Uma ação de impugnação apresentada ao Tribunal Regional Eleitoral do Distrito Federal (TRE-DF) questiona a elegibilidade do ex-governador e coloca no centro do debate a aplicação da Lei Complementar nº 219/2025, que modificou regras da Lei das Inelegibilidades.

O caso está sob relatoria do desembargador eleitoral Guilherme Pupe e ocorre justamente no início da campanha, quando Arruda aparece na segunda colocação nos levantamentos de intenção de voto.

Na pesquisa Real Time Big Data divulgada nesta quarta-feira (19), por exemplo, Celina Leão (PP) aparece com 34%, Arruda registra 22% e Leandro Grass (PT), 18%.

Enquanto a questão não é definida pela Justiça Eleitoral, Arruda segue em campanha.

Nova lei está no centro da discussão

A controvérsia passa pelas mudanças realizadas pelo Congresso na legislação sobre inelegibilidades.

A LC 219/2025 modificou a LC 64/1990 e estabeleceu, entre outras alterações, novas regras para a contagem dos períodos de inelegibilidade.

Um dos dispositivos estabelece que ações judiciais decorrentes dos mesmos fatos ou de fatos conexos podem gerar inelegibilidade a partir da primeira condenação por órgão colegiado, sem nova restrição decorrente de condenações posteriores relacionadas à mesma situação.

A legislação também passou a prever, em determinadas circunstâncias envolvendo improbidade administrativa, limite máximo de 12 anos para o acúmulo de restrições à capacidade eleitoral passiva.

É justamente a aplicação dessas novas regras às condenações envolvendo Arruda que está entre os pontos relevantes da controvérsia jurídica.

Conexão entre processos pode ser determinante

Um dos debates envolve saber como devem ser consideradas as condenações relacionadas ao ex-governador.

A nova legislação estabelece tratamento específico para ações decorrentes dos mesmos fatos ou de fatos conexos.

Caso a Justiça considere aplicáveis essas regras às condenações envolvidas no processo de Arruda, o cálculo de sua inelegibilidade pode sofrer alteração.

Se, por outro lado, houver entendimento de que se tratam de situações juridicamente distintas ou de que as novas disposições não produzem o efeito defendido pela candidatura, o resultado pode ser diferente.

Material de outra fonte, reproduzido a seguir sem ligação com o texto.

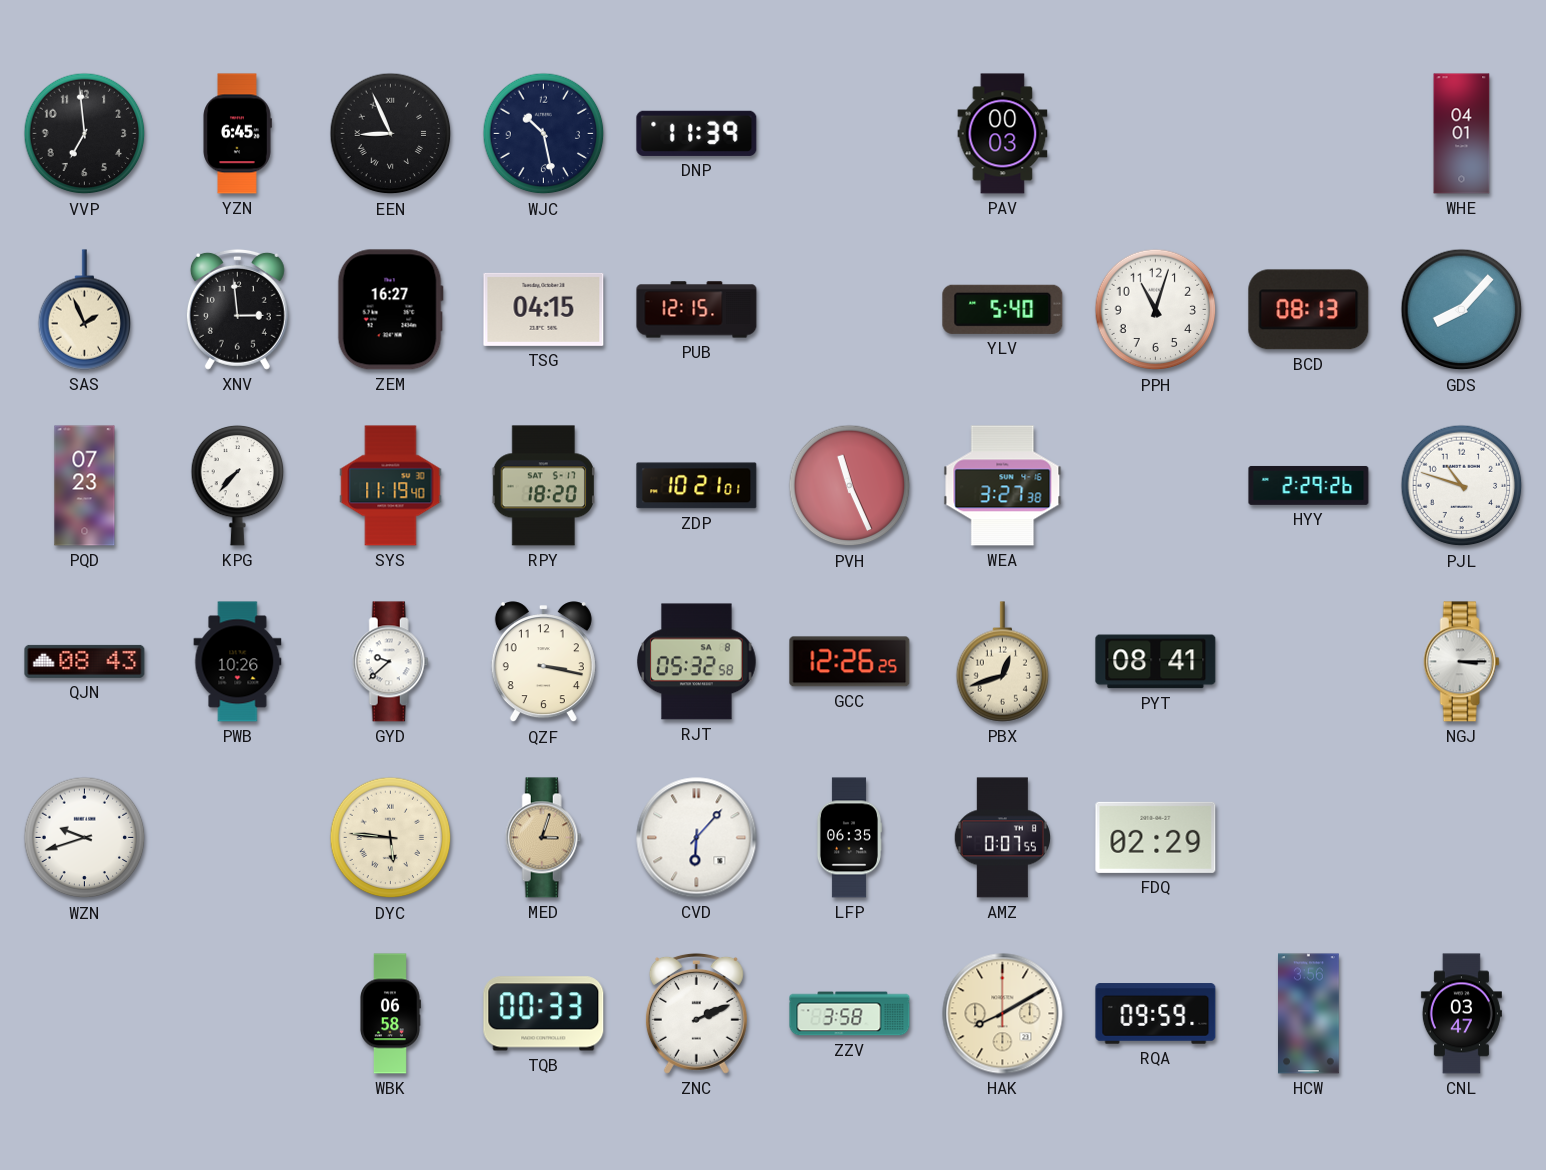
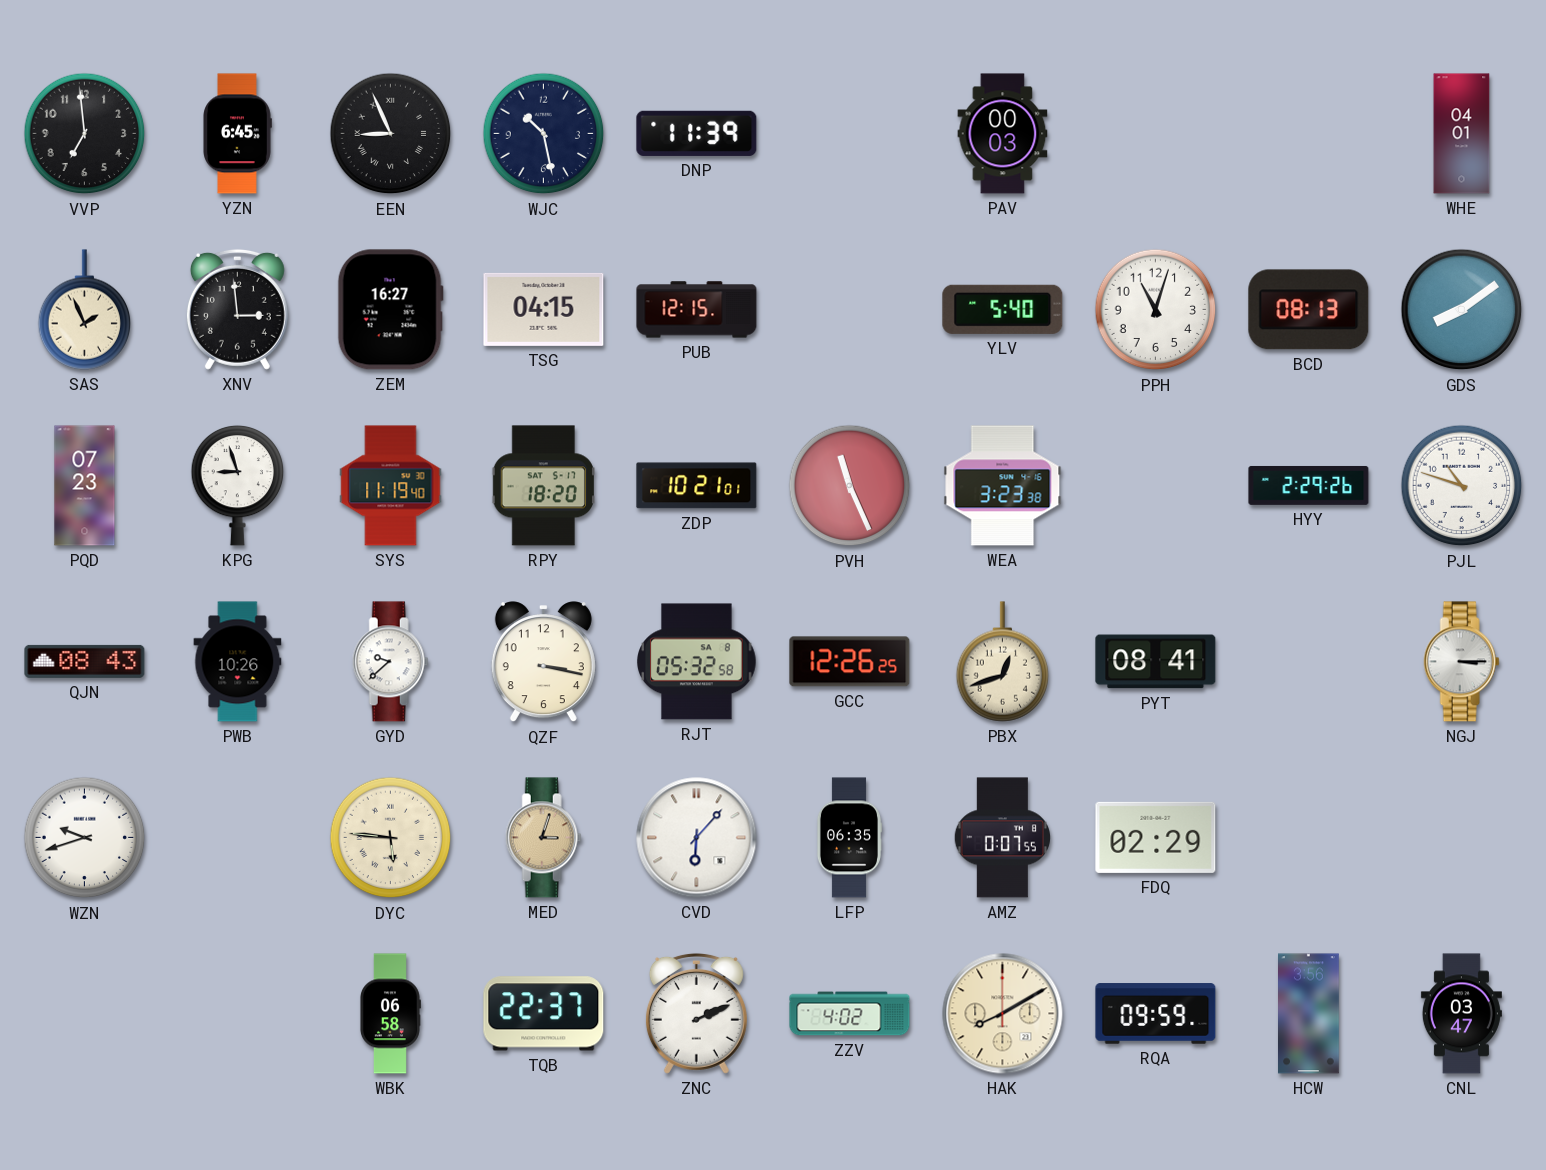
GDS: 8:07 -> 8:09
KPG: 7:37 -> 8:57
WEA: 3:27 -> 3:23
TQB: 00:33 -> 22:37
ZZV: 3:58 -> 4:02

Por isso, não é possível antecipar o desfecho da impugnação. A palavra caberá à Justiça Eleitoral, e eventuais decisões ainda poderão ser objeto de recursos.

STF também discute validade das mudanças

Há mais um elemento de incerteza.

A constitucionalidade de dispositivos da LC 219/2025 está sendo discutida no Supremo Tribunal Federal.

No julgamento da ADI 7.881, a ministra Cármen Lúcia, relatora, votou pela inconstitucionalidade de mudanças questionadas na nova legislação. Luiz Fux acompanhou o entendimento.

O julgamento, porém, foi interrompido depois de pedido de vista do ministro Gilmar Mendes e ainda não foi concluído.

Entre os dispositivos questionados está justamente o limite máximo unificado de 12 anos para determinadas situações de acúmulo de inelegibilidades.

A ausência de uma decisão definitiva do Supremo acrescenta uma variável ao julgamento dos registros de candidatura nas eleições deste ano.

Decisão pode mexer no cenário eleitoral

A definição sobre Arruda interessa não apenas à defesa do candidato.

Ela pode produzir consequências sobre toda a corrida pelo Governo do Distrito Federal.

Na pesquisa Real Time Big Data divulgada nesta quarta-feira, Arruda aparece com 22%, atrás de Celina, com 34%, e quatro pontos à frente de Grass, que registra 18%.

O mesmo levantamento testou um cenário sem Arruda. Nele, Celina chega a 45%, Grass aparece com 20%, Paula Belmonte (PSDB) registra 10% e Ricardo Cappelli (PSB), 6%.

Os números não permitem prever para onde migrariam individualmente os votos de Arruda caso ele não estivesse na disputa, mas mostram que uma mudança na composição da eleição produziria um cenário diferente.

Por enquanto, porém, Arruda permanece candidato e faz campanha normalmente, enquanto sua situação é analisada pela Justiça Eleitoral.

A decisão do TRE-DF será mais um capítulo de uma disputa jurídica relacionada aos efeitos das condenações do ex-governador e, desta vez, ocorre em plena corrida pelo Palácio do Buriti.